Nascido em 1890, Álvaro de Campos era engenheiro naval e vivia em Lisboa. Considerava Alberto Caeiro seu mestre. Utilizando versos livres e um fluxo verbal intenso e vigoroso, o autor expõe em seus poemas uma forte inadaptação social e um profundo sentimento de inapetência e impotência em relação à vida. Seu cansaço existencial é profundo e conduz a uma atitude niilista.

Ricardo Reis é, segundo ele mesmo, um pagão: acredita nos deuses antigos e adota formas de comportamento baseados na mundividência dos antigos gregos e romanos. Por meio desse médico nascido no Porto em 1887 e auto-exilado no Brasil, Fernando Pessoa produziu obras-primas classicizantes, melancólicas, sóbrias e desencantadas com a civilização cristã do século XX.

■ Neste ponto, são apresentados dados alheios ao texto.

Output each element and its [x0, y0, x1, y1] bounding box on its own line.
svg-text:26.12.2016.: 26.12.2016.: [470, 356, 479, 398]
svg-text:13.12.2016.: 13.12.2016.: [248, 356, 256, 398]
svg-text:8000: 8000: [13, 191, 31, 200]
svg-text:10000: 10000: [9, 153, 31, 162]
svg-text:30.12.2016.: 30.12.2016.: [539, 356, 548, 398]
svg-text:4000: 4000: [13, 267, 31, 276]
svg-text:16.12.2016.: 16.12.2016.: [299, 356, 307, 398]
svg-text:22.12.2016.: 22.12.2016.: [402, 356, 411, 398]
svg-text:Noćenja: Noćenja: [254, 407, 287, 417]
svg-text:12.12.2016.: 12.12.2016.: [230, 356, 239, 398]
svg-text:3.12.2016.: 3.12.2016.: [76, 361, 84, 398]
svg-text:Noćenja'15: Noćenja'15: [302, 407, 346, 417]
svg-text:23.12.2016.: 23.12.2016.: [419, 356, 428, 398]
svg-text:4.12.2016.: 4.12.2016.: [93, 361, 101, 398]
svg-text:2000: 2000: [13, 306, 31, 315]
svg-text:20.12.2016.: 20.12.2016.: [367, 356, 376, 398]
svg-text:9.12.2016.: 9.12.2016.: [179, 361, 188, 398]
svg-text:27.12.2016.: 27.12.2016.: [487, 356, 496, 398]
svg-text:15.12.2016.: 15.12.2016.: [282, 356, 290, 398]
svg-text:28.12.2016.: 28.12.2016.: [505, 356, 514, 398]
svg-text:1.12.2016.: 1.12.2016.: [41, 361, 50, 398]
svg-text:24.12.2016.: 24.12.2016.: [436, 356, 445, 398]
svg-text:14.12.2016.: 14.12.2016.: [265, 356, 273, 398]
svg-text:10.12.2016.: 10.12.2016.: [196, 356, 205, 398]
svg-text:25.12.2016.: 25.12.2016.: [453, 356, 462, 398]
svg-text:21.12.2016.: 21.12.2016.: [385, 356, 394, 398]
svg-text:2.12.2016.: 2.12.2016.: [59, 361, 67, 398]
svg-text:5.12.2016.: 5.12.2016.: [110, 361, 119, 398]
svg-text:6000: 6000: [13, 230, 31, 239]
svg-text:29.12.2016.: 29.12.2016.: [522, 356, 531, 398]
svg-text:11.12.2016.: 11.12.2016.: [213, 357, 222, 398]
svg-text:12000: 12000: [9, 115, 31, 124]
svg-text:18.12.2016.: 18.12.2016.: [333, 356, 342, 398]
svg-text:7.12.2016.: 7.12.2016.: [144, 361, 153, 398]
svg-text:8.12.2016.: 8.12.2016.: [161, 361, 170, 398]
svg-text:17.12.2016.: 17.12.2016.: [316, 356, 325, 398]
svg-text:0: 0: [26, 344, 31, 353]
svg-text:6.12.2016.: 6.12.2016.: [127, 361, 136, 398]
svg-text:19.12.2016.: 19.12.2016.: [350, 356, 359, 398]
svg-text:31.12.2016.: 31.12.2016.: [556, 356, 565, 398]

Num dia em que finalmente desistira - foi em 8 de Março de 1914 - acerquei-me de uma cómoda alta, e, tomando um papel, comecei a escrever, de pé, como escrevo sempre que posso. E escrevi trinta e tantos poemas a fio, numa espécie de êxtase cuja natureza não conseguirei definir. Foi o dia triunfal da minha vida, e nunca poderei ter outro assim. Abri com um título, O Guardador de Rebanhos. E o que se seguiu foi o aparecimento de alguém em mim, a quem dei desde logo o nome de Alberto Caeiro.

Desculpe-me o absurdo da frase: aparecera em mim o meu mestre. Foi essa a sensação imediata que tive. E tanto assim que, escritos que foram esses trinta poemas, imediatamente peguei noutro papel e escrevi, a fio, também, os seis poemas que constituem a Chuva Oblíqua, de Fernando Pessoa. Imediatamente e totalmente... Foi o regresso de Fernando Pessoa Alberto Caeiro a Fernando Pessoa ele só. Ou, melhor, foi a reacção de Fernando Pessoa contra a sua inexistência como Alberto Caeiro.

Aparecido Alberto Caeiro, tratei logo de lhe descobrir - instinta e subconscientemente - uns discípulos. Arranquei do seu falso paganismo o Ricardo Reis latente, descobri-lhe o nome, e ajustei-o a si mesmo, porque nessa altura já o "via". E, de repente, e em derivação oposta à de Ricardo Reis, surgiu-me impetuosamente um novo indivíduo. Num jacto, e à máquina de escrever, sem interrupção nem emenda, surgiu a Ode Triunfal de Álvaro de Campos (...)".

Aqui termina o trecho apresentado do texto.